Il n'y a point d'éternité.


Terminus



Les oiseaux de septembre ont repris le printemps
Et l’été se console au mât des vieux gréements.
Il tombe, dans les champs et les bois, un ombrage
Forçant les souvenirs et le pèlerinage.

Comme avant, j’ai repris, seul, le chemin d’antan
Le sentier de naguère où les aulnes tombant
Couvraient nos petits pas. Comme avant, des verveines,
Des lys, baignent l’air bleu des brûlures prochaines.

Je vois la route heureuse enlaçant le ruisseau,
Nos reflets s'y miraient aux méandres de l’eau,
Avant de chavirer. Les langes de Cybèle
Viendront-ils expirer des rameaux en ombelle ?

Le bois semble dormir le regret de tes mains
Un gardien de cristal des tristes lendemains.
Là, tout m'est revenu : les viornes fleuries
Qui jalousaient tes mots sous mes cajoleries.

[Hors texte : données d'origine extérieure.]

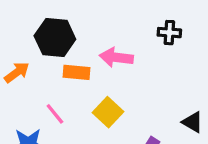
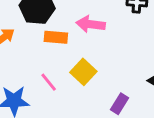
pink line: (55, 114) -> (49, 82), moved

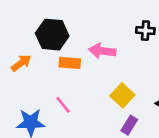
yellow square: (83, 72) -> (122, 95), moved

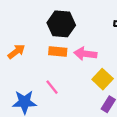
black hexagon: (52, 35) -> (61, 24), moved
pink arrow: (102, 51) -> (85, 54), moved

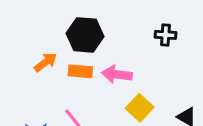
orange arrow: (16, 52) -> (46, 62), moved

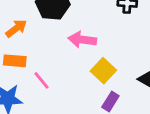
orange rectangle: (80, 71) -> (15, 61), moved

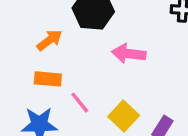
yellow square: (103, 71) -> (124, 116), moved

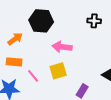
yellow square: (124, 116) -> (58, 71), moved, turned 30

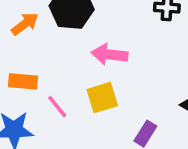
orange arrow: (15, 39) -> (25, 24), moved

Même nos pas d'argent l'un vers l'autre dansant.
Nos cœurs gonflés de bien près du tremble moussant,
Nos lèvres se musant, allongés sur la roche,
Comme ces fleurs au sol qu'un doux frisson rapproche.

Hélas, l'automne arrive et réveille l'ennui,
La peur d'un jour étroit fuyant devant la nuit,
Et par son aptitude à profaner l'abside,
Il désole un peu plus encor ma thébaïde.

La branche sera nue et je le suis aussi,
Il n’est plus de soleil ni de lumière ici,
Reste dans ce lieu vide où la berge s’enfonce
Des lambeaux de mon cœur accrochés à la ronce.

Car, vois-tu, cet endroit, bien que silencieux,
Me parle, et dans mon âme, imprimés des adieux,
Demeurent ces dessins écrits au tronc de l’arbre
Où deux noms sont rayés par une croix de marbre.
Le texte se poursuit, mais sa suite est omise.